Dynamic test generation

Normally the test tree is static, defined compile time using modules representing test suites and functions annotated with #[test] defining test cases. Sometimes however it is useful to generate test cases runtime. test-r supports this using the #[test_gen] attribute.

Test generators can be either sync or async (if the tokio feature is enabled). The generator function must take a single parameter, a mutable reference to DynamicTestRegistration. Dependency injection to the generator function is not supported currently, but the dynamically generated tests can use shared dependencies.

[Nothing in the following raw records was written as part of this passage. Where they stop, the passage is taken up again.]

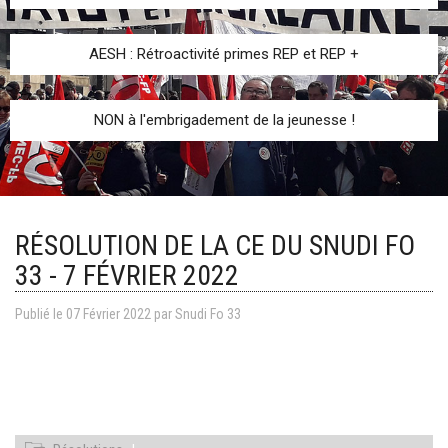
AESH : Rétroactivité primes REP et REP +
NON à l'embrigadement de la jeunesse !
RÉSOLUTION DE LA CE DU SNUDI FO
33 - 7 FÉVRIER 2022
Publié le
07
Février
2022
par
Snudi Fo 33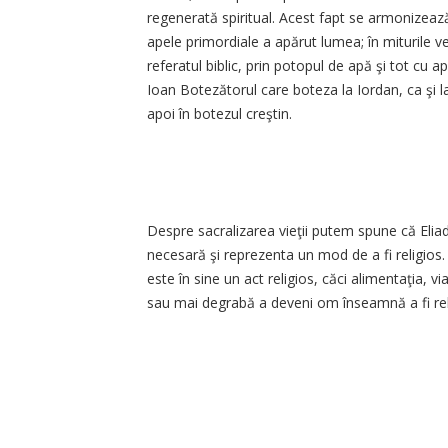
regenerată spiritual. Acest fapt se armonizeaz
apele primordiale a apărut lumea; în miturile v
referatul biblic, prin potopul de apă şi tot cu 
Ioan Botezătorul care boteza la Iordan, ca şi l
apoi în botezul creştin.
Despre sacralizarea vieţii putem spune că Eliad
necesară şi reprezenta un mod de a fi religios. "
este în sine un act religios, căci alimentaţia, 
sau mai degrabă a deveni om înseamnă a fi relig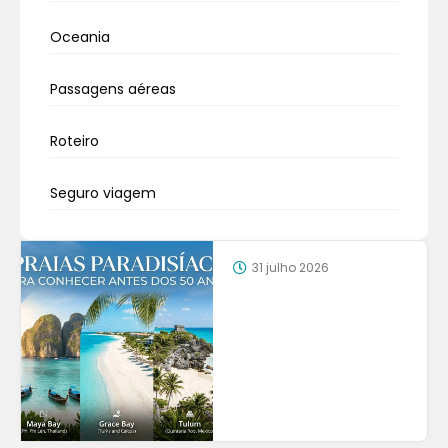
Oceania
Passagens aéreas
Roteiro
Seguro viagem
31 julho 2026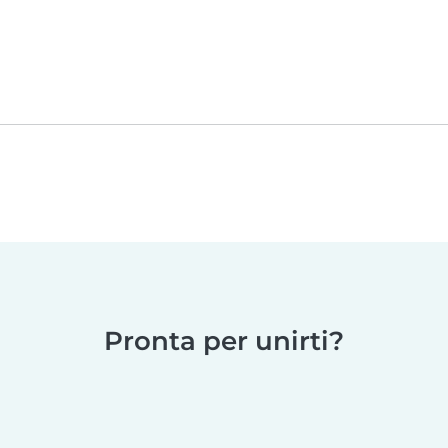
Pronta per unirti?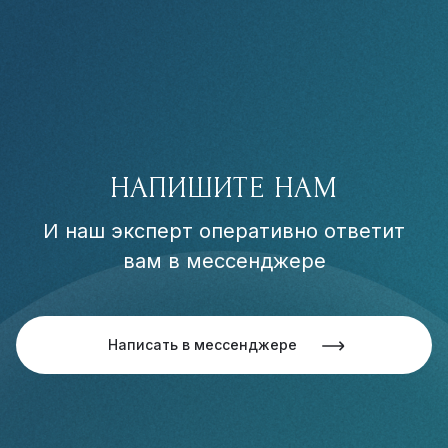
НАПИШИТЕ НАМ
И наш эксперт оперативно ответит
вам в мессенджере
Написать в мессенджере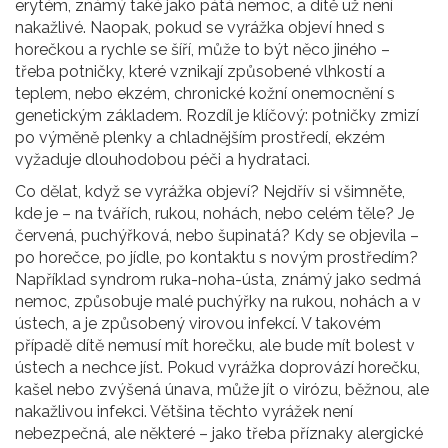
erytém
,
známý také jako pátá nemoc
, a dítě už není
nakažlivé. Naopak, pokud se vyrážka objeví hned s
horečkou a rychle se šíří, může to být něco jiného –
třeba
potničky
,
které vznikají způsobené vlhkostí a
teplem
, nebo
ekzém
,
chronické kožní onemocnění s
genetickým základem
. Rozdíl je klíčový: potničky zmizí
po výměně plenky a chladnějším prostředí, ekzém
vyžaduje dlouhodobou péči a hydrataci.
Co dělat, když se vyrážka objeví? Nejdřív si všimněte,
kde je – na tvářích, rukou, nohách, nebo celém těle? Je
červená, puchýřková, nebo šupinatá? Kdy se objevila –
po horečce, po jídle, po kontaktu s novým prostředím?
Například
syndrom ruka-noha-ústa
,
známý jako sedmá
nemoc
, způsobuje malé puchýřky na rukou, nohách a v
ústech, a je způsobený virovou infekcí. V takovém
případě dítě nemusí mít horečku, ale bude mít bolest v
ústech a nechce jíst. Pokud vyrážka doprovází horečku,
kašel nebo zvýšená únava, může jít o
virózu
,
běžnou, ale
nakažlivou infekci
. Většina těchto vyrážek není
nebezpečná, ale některé – jako třeba příznaky alergické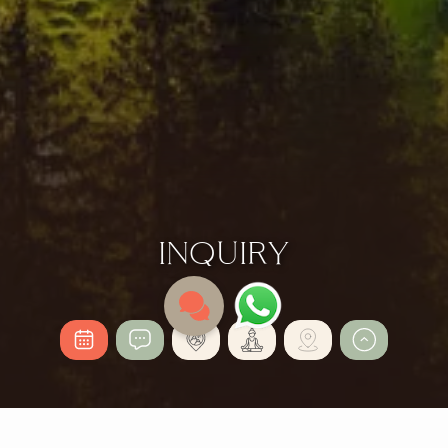
INQUIRY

The following two examples demonstrate generating sync and async tests using the #[test_gen] attribute:

#![allow(unused)]
fn main() {
use test_r::{add_test, DynamicTestRegistration, TestType, test_gen};

struct Dep1 {
    value: i32,
}

struct Dep2 {
    value: i32,
}

#[test_gen]
fn gen_sync_tests(r: &mut DynamicTestRegistration) {
    println!("Generating some tests with dependencies in a sync generator");
    for i in 0..10 {
        add_test!(
            r,
            format!("test_{i}"),
            TestType::UnitTest,
            move |dep1: &Dep1| {
                println!("Running test {} using dep {}", i, dep1.value);
                let s = i.to_string();
                let i2 = s.parse::<i32>().unwrap();
                assert_eq!(i, i2);
            }
        );
    }
}

#[test_gen]
async fn gen_async_tests(r: &mut DynamicTestRegistration) {
    println!("Generating some async tests with dependencies in a sync generator");
    for i in 0..10 {
        add_test!(
            r,
            format!("test_{i}"),
            TestType::UnitTest,
            move |dep1: &Dep1, d2: &Dep2| async {
                println!("Running test {} using deps {} {}", i, dep1.value, d2.value);
                let s = i.to_string();
                let i2 = s.parse::<i32>().unwrap();
                assert_eq!(i, i2);
            }
        );
    }
}
}

The generator functions are executed at the startup of the test runner, and all the generated tests are added to the test tree. The name of the generated tests must be unique. Each test is added to the test suite the generator function is defined in.

Test generators are executed in both the main process and in all the child processes spawned for output capturing. For this reason, they must be idempotent, and they should not print any output - as the output would not be captured when the generator runs in the primary process, and it would interfere with output formats such as `json` or `junit`.